**Exercise:** The whole listing is to be given again without alteration, except that its pictures are dropped.

[[ Data supplied, beginning ]]

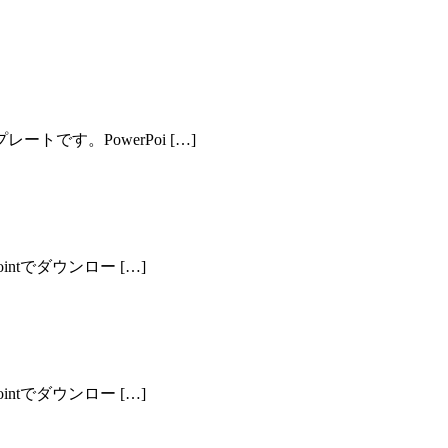
です。PowerPoi […]
ntでダウンロー […]
ntでダウンロー […]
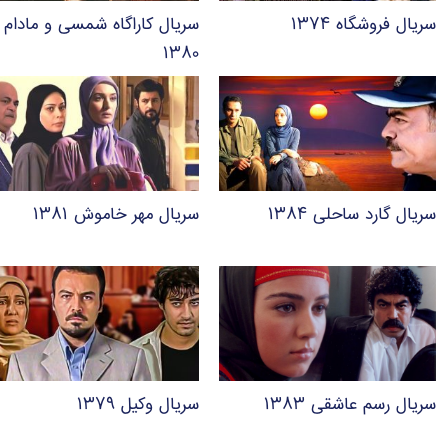
سریال فروشگاه ۱۳۷۴
سریال کاراگاه شمسی و مادام
۱۳۸۰
سریال گارد ساحلی ۱۳۸۴
سریال مهر خاموش ۱۳۸۱
سریال رسم عاشقی ۱۳۸۳
سریال وکیل ۱۳۷۹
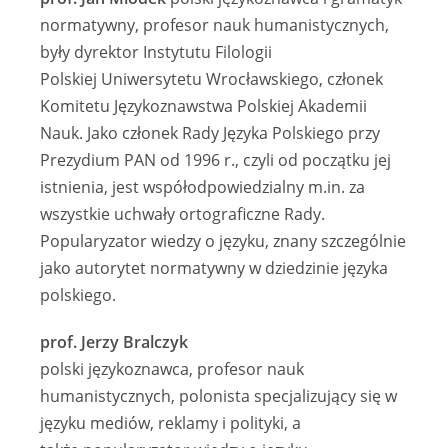
normatywny, profesor nauk humanistycznych,
były dyrektor Instytutu Filologii
Polskiej Uniwersytetu Wrocławskiego, członek
Komitetu Językoznawstwa Polskiej Akademii
Nauk. Jako członek Rady Języka Polskiego przy
Prezydium PAN od 1996 r., czyli od początku jej
istnienia, jest współodpowiedzialny m.in. za
wszystkie uchwały ortograficzne Rady.
Popularyzator wiedzy o języku, znany szczególnie
jako autorytet normatywny w dziedzinie języka
polskiego.
prof. Jerzy Bralczyk
polski językoznawca, profesor nauk
humanistycznych, polonista specjalizujący się w
języku mediów, reklamy i polityki, a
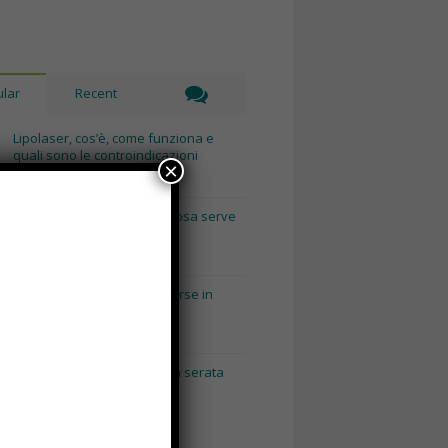
lar
Recent
Lipolaser, cos’è, come funziona e
quali sono le controindicazioni
×
Novembre 14th, 2018
Recinto per cani fai da te, cosa serve
e come costruirlo
Gennaio 8th, 2018
Consigli utili per pulire le borse in
base al loro materiale
Gennaio 15th, 2018
Napoli by Night: dai pub alla serata
con escort Napoli.
Maggio 3rd, 2018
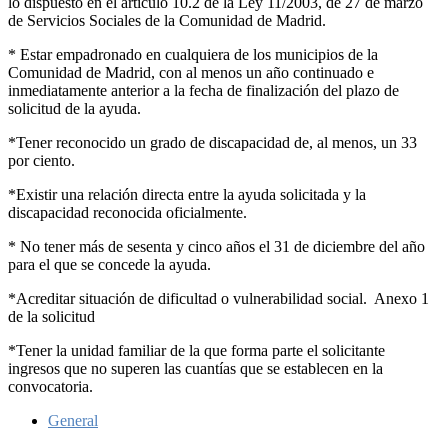
lo dispuesto en el artículo 10.2 de la Ley 11/2003, de 27 de marzo
de Servicios Sociales de la Comunidad de Madrid.
* Estar empadronado en cualquiera de los municipios de la
Comunidad de Madrid, con al menos un año continuado e
inmediatamente anterior a la fecha de finalización del plazo de
solicitud de la ayuda.
*Tener reconocido un grado de discapacidad de, al menos, un 33
por ciento.
*Existir una relación directa entre la ayuda solicitada y la
discapacidad reconocida oficialmente.
* No tener más de sesenta y cinco años el 31 de diciembre del año
para el que se concede la ayuda.
*Acreditar situación de dificultad o vulnerabilidad social. Anexo 1
de la solicitud
*Tener la unidad familiar de la que forma parte el solicitante
ingresos que no superen las cuantías que se establecen en la
convocatoria.
General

[[ Data supplied, end ]]

**Reply:**
です。PowerPoi […]
ntでダウンロー […]
ntでダウンロー […]
سریال فروشگاه ۱۳۷۴
سریال کاراگاه شمسی و مادام
۱۳۸۰
سریال گارد ساحلی ۱۳۸۴
سریال مهر خاموش ۱۳۸۱
سریال رسم عاشقی ۱۳۸۳
سریال وکیل ۱۳۷۹
normatywny, profesor nauk humanistycznych,
były dyrektor Instytutu Filologii
Polskiej Uniwersytetu Wrocławskiego, członek
Komitetu Językoznawstwa Polskiej Akademii
Nauk. Jako członek Rady Języka Polskiego przy
Prezydium PAN od 1996 r., czyli od początku jej
istnienia, jest współodpowiedzialny m.in. za
wszystkie uchwały ortograficzne Rady.
Popularyzator wiedzy o języku, znany szczególnie
jako autorytet normatywny w dziedzinie języka
polskiego.
prof. Jerzy Bralczyk
polski językoznawca, profesor nauk
humanistycznych, polonista specjalizujący się w
języku mediów, reklamy i polityki, a
lar
Recent
Lipolaser, cos’è, come funziona e
quali sono le controindicazioni
×
Novembre 14th, 2018
Recinto per cani fai da te, cosa serve
e come costruirlo
Gennaio 8th, 2018
Consigli utili per pulire le borse in
base al loro materiale
Gennaio 15th, 2018
Napoli by Night: dai pub alla serata
con escort Napoli.
Maggio 3rd, 2018
lo dispuesto en el artículo 10.2 de la Ley 11/2003, de 27 de marzo
de Servicios Sociales de la Comunidad de Madrid.
* Estar empadronado en cualquiera de los municipios de la
Comunidad de Madrid, con al menos un año continuado e
inmediatamente anterior a la fecha de finalización del plazo de
solicitud de la ayuda.
*Tener reconocido un grado de discapacidad de, al menos, un 33
por ciento.
*Existir una relación directa entre la ayuda solicitada y la
discapacidad reconocida oficialmente.
* No tener más de sesenta y cinco años el 31 de diciembre del año
para el que se concede la ayuda.
*Acreditar situación de dificultad o vulnerabilidad social. Anexo 1
de la solicitud
*Tener la unidad familiar de la que forma parte el solicitante
ingresos que no superen las cuantías que se establecen en la
convocatoria.
General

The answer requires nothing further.